START Recorded information

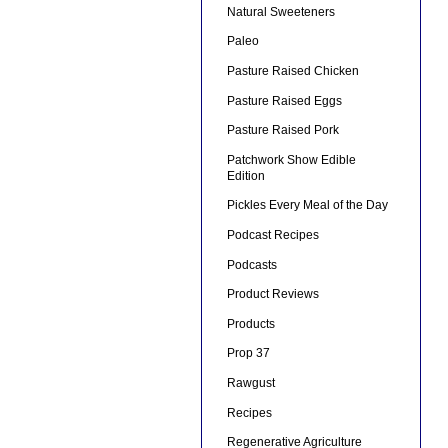
Natural Sweeteners
Paleo
Pasture Raised Chicken
Pasture Raised Eggs
Pasture Raised Pork
Patchwork Show Edible
Edition
Pickles Every Meal of the Day
Podcast Recipes
Podcasts
Product Reviews
Products
Prop 37
Rawgust
Recipes
Regenerative Agriculture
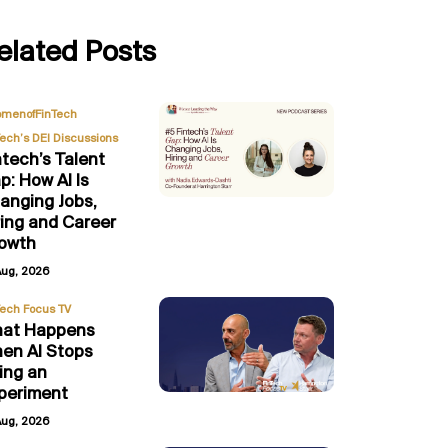
elated Posts
,
menofFinTech
Tech’s DEI Discussions
ntech’s Talent
p: How AI Is
anging Jobs,
ring and Career
owth
Aug, 2026
Tech Focus TV
at Happens
en AI Stops
ing an
periment
Aug, 2026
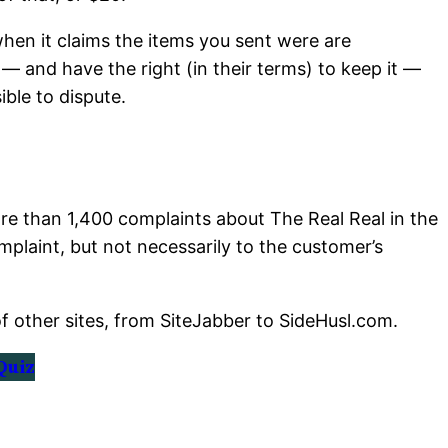
when it claims the items you sent were are
— and have the right (in their terms) to keep it —
ible to dispute.
e than 1,400 complaints about The Real Real in the
mplaint, but not necessarily to the customer’s
of other sites, from SiteJabber to SideHusl.com.
Quiz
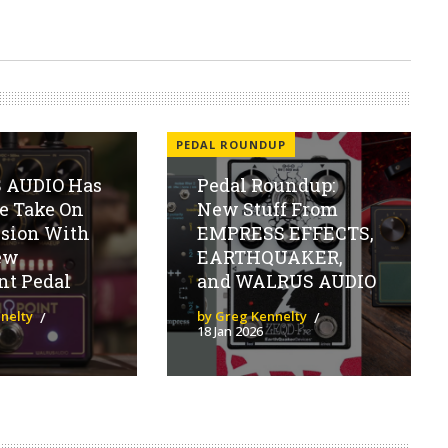
PEDAL ROUNDUP
 AUDIO Has
Pedal Roundup:
e Take On
New Stuff From
sion With
EMPRESS EFFECTS,
ew
EARTHQUAKER,
nt Pedal
and WALRUS AUDIO
nelty
by Greg Kennelty
18 Jan 2026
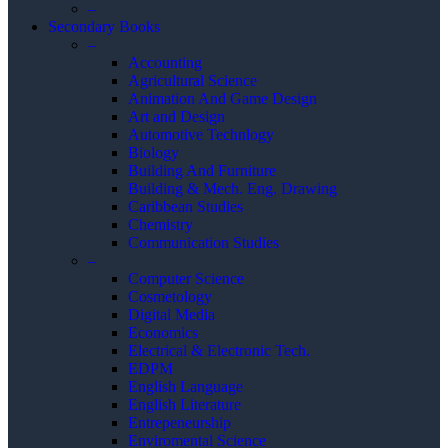
–
Secondary Books
–
Accounting
Agricultural Science
Animation And Game Design
Art and Design
Automotive Technlogy
Biology
Building And Furniture
Building & Mech. Eng. Drawing
Caribbean Studies
Chemistry
Communication Studies
–
Computer Science
Cosmetology
Digital Media
Economics
Electrical & Electronic Tech.
EDPM
English Language
English Literature
Entrepeneurship
Enviromental Science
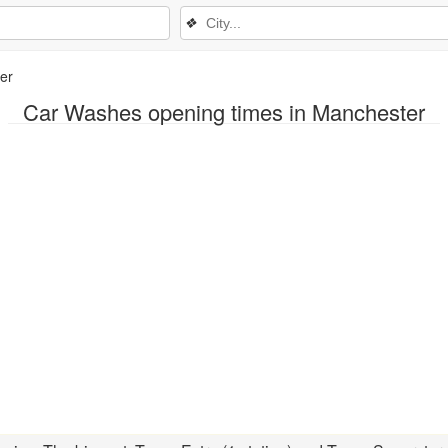
❖
er
Car Washes opening times in Manchester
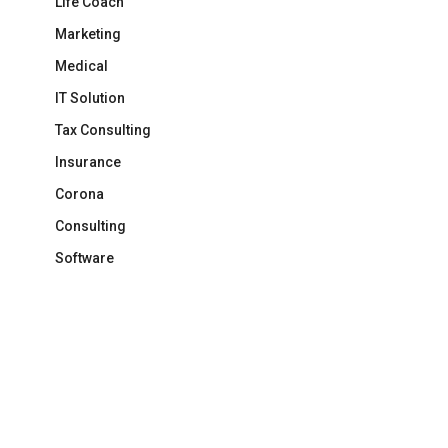
Life Coach
Marketing
Medical
IT Solution
Tax Consulting
Insurance
Corona
Consulting
Software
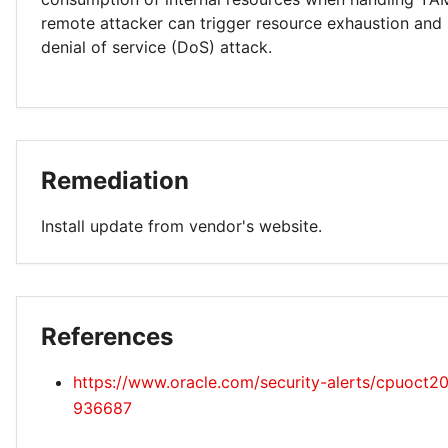
remote attacker can trigger resource exhaustion and
denial of service (DoS) attack.
Remediation
Install update from vendor's website.
References
https://www.oracle.com/security-alerts/cpuoct2
936687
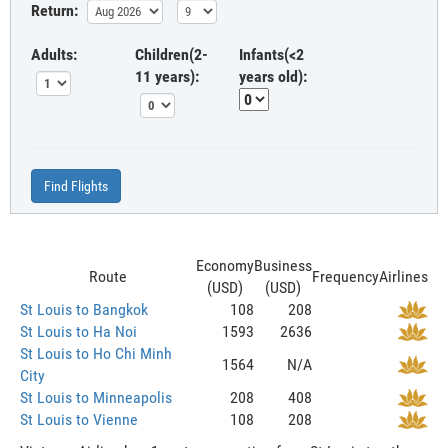
Return:
Adults:
Children(2-
Infants(<2
11 years):
years old):
Find Flights
Economy
Business
Route
Frequency
Airlines
(USD)
(USD)
St Louis to Bangkok
108
208
St Louis to Ha Noi
1593
2636
St Louis to Ho Chi Minh
1564
N/A
City
St Louis to Minneapolis
208
408
St Louis to Vienne
108
208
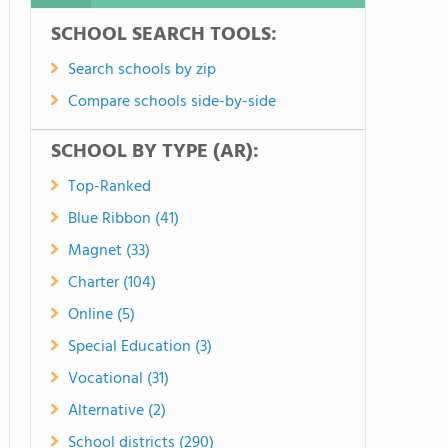
SCHOOL SEARCH TOOLS:
Search schools by zip
Compare schools side-by-side
SCHOOL BY TYPE (AR):
Top-Ranked
Blue Ribbon (41)
Magnet (33)
Charter (104)
Online (5)
Special Education (3)
Vocational (31)
Alternative (2)
School districts (290)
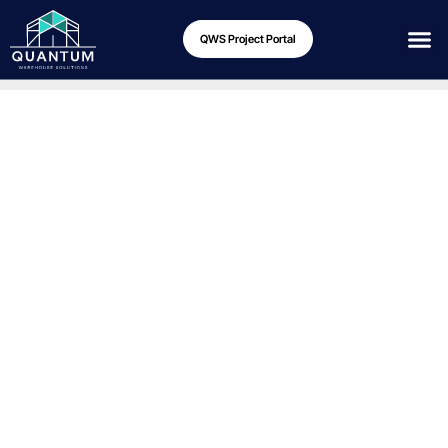
QWS Project Portal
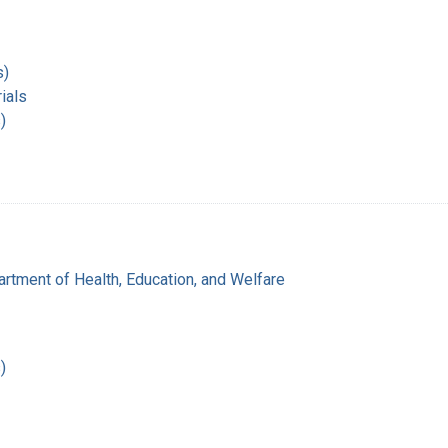
s)
ials
)
rtment of Health, Education, and Welfare
)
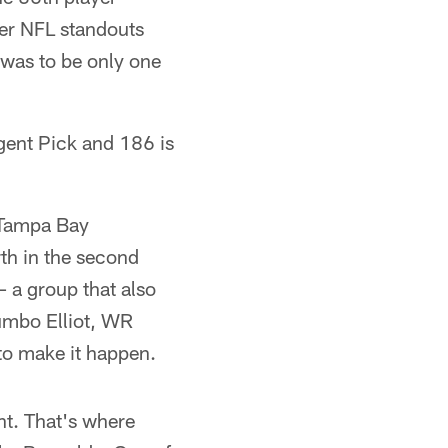
her NFL standouts
 was to be only one
rgent Pick and 186 is
 Tampa Bay
rth in the second
 – a group that also
umbo Elliot, WR
to make it happen.
t. That's where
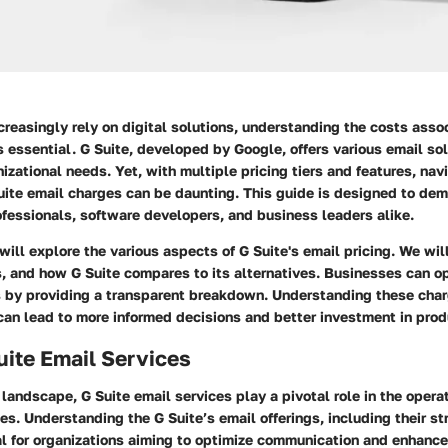
reasingly rely on digital solutions, understanding the costs asso
essential. G Suite, developed by Google, offers various email sol
anizational needs. Yet, with multiple pricing tiers and features, nav
Suite email charges can be daunting. This guide is designed to dem
ofessionals, software developers, and business leaders alike.
 will explore the various aspects of G Suite's email pricing. We wil
s, and how G Suite compares to its alternatives. Businesses can op
 by providing a transparent breakdown. Understanding these cha
can lead to more informed decisions and better investment in produ
Suite Email Services
l landscape, G Suite email services play a pivotal role in the oper
s. Understanding the G Suite’s email offerings, including their st
al for organizations aiming to optimize communication and enhance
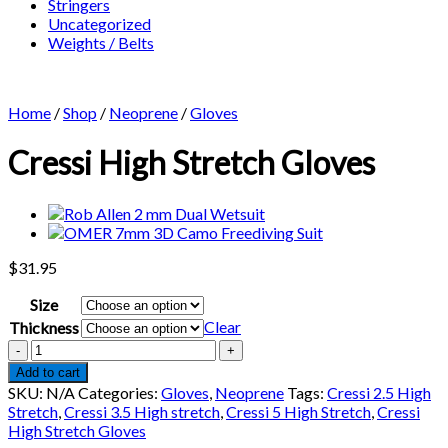
Stringers
Uncategorized
Weights / Belts
Home
/
Shop
/
Neoprene
/
Gloves
Cressi High Stretch Gloves
$
31.95
Size
Clear
Thickness
Cressi
High
Add to cart
Stretch
SKU:
N/A
Categories:
Gloves
,
Neoprene
Tags:
Cressi 2.5 High
Gloves
Stretch
,
Cressi 3.5 High stretch
,
Cressi 5 High Stretch
,
Cressi
quantity
High Stretch Gloves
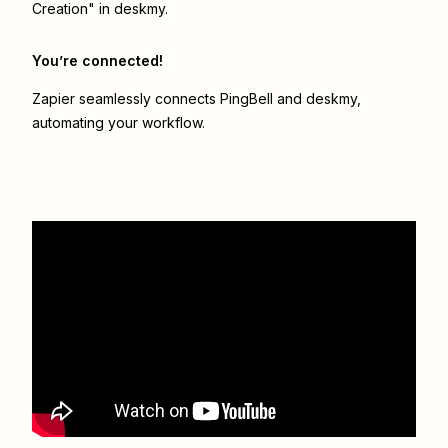
Creation" in deskmy.
You’re connected!
Zapier seamlessly connects
PingBell
and
deskmy
,
automating your workflow.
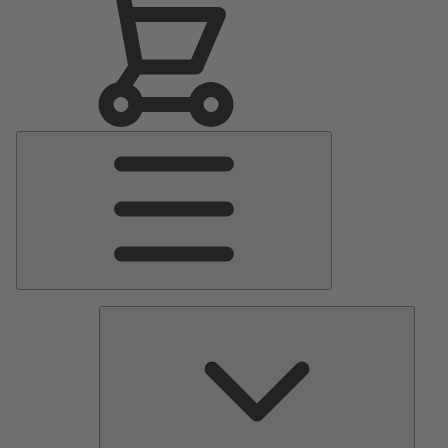
Main
Menu
Pumps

END Recorded information

**Problem details:** The whole listing above must be duplicated word for word, apart from its pictures.

**Answer area:**
Natural Sweeteners
Paleo
Pasture Raised Chicken
Pasture Raised Eggs
Pasture Raised Pork
Patchwork Show Edible
Edition
Pickles Every Meal of the Day
Podcast Recipes
Podcasts
Product Reviews
Products
Prop 37
Rawgust
Recipes
Regenerative Agriculture
elated Posts
,
menofFinTech
Tech’s DEI Discussions
ntech’s Talent
p: How AI Is
anging Jobs,
ring and Career
owth
Aug, 2026
Tech Focus TV
at Happens
en AI Stops
ing an
periment
Aug, 2026
when it claims the items you sent were are
— and have the right (in their terms) to keep it —
ible to dispute.
e than 1,400 complaints about The Real Real in the
mplaint, but not necessarily to the customer’s
of other sites, from SiteJabber to SideHusl.com.
Quiz
PEDAL ROUNDUP
 AUDIO Has
Pedal Roundup:
e Take On
New Stuff From
sion With
EMPRESS EFFECTS,
ew
EARTHQUAKER,
nt Pedal
and WALRUS AUDIO
nelty
by Greg Kennelty
18 Jan 2026
–
Secondary Books
–
Accounting
Agricultural Science
Animation And Game Design
Art and Design
Automotive Technlogy
Biology
Building And Furniture
Building & Mech. Eng. Drawing
Caribbean Studies
Chemistry
Communication Studies
–
Computer Science
Cosmetology
Digital Media
Economics
Electrical & Electronic Tech.
EDPM
English Language
English Literature
Entrepeneurship
Enviromental Science
❖
er
Car Washes opening times in Manchester
Life Coach
Marketing
Medical
IT Solution
Tax Consulting
Insurance
Corona
Consulting
Software
remote attacker can trigger resource exhaustion and
denial of service (DoS) attack.
Remediation
Install update from vendor's website.
References
https://www.oracle.com/security-alerts/cpuoct2
936687
Return:
Adults:
Children(2-
Infants(<2
11 years):
years old):
Find Flights
Economy
Business
Route
Frequency
Airlines
(USD)
(USD)
St Louis to Bangkok
108
208
St Louis to Ha Noi
1593
2636
St Louis to Ho Chi Minh
1564
N/A
City
St Louis to Minneapolis
208
408
St Louis to Vienne
108
208
SCHOOL SEARCH TOOLS:
Search schools by zip
Compare schools side-by-side
SCHOOL BY TYPE (AR):
Top-Ranked
Blue Ribbon (41)
Magnet (33)
Charter (104)
Online (5)
Special Education (3)
Vocational (31)
Alternative (2)
School districts (290)
QWS Project Portal
s)
ials
)
rtment of Health, Education, and Welfare
)
her NFL standouts
 was to be only one
rgent Pick and 186 is
 Tampa Bay
rth in the second
 – a group that also
umbo Elliot, WR
to make it happen.
t. That's where
reasingly rely on digital solutions, understanding the costs asso
essential. G Suite, developed by Google, offers various email sol
anizational needs. Yet, with multiple pricing tiers and features, nav
Suite email charges can be daunting. This guide is designed to dem
ofessionals, software developers, and business leaders alike.
 will explore the various aspects of G Suite's email pricing. We wil
s, and how G Suite compares to its alternatives. Businesses can op
 by providing a transparent breakdown. Understanding these cha
can lead to more informed decisions and better investment in produ
Suite Email Services
l landscape, G Suite email services play a pivotal role in the oper
s. Understanding the G Suite’s email offerings, including their st
al for organizations aiming to optimize communication and enhance
Stringers
Uncategorized
Weights / Belts
Home
/
Shop
/
Neoprene
/
Gloves
Cressi High Stretch Gloves
$
31.95
Size
Clear
Thickness
Cressi
High
Add to cart
Stretch
SKU:
N/A
Categories:
Gloves
,
Neoprene
Tags:
Cressi 2.5 High
Gloves
Stretch
,
Cressi 3.5 High stretch
,
Cressi 5 High Stretch
,
Cressi
quantity
High Stretch Gloves
Creation" in deskmy.
You’re connected!
Zapier seamlessly connects
PingBell
and
deskmy
,
automating your workflow.
Main
Menu
Pumps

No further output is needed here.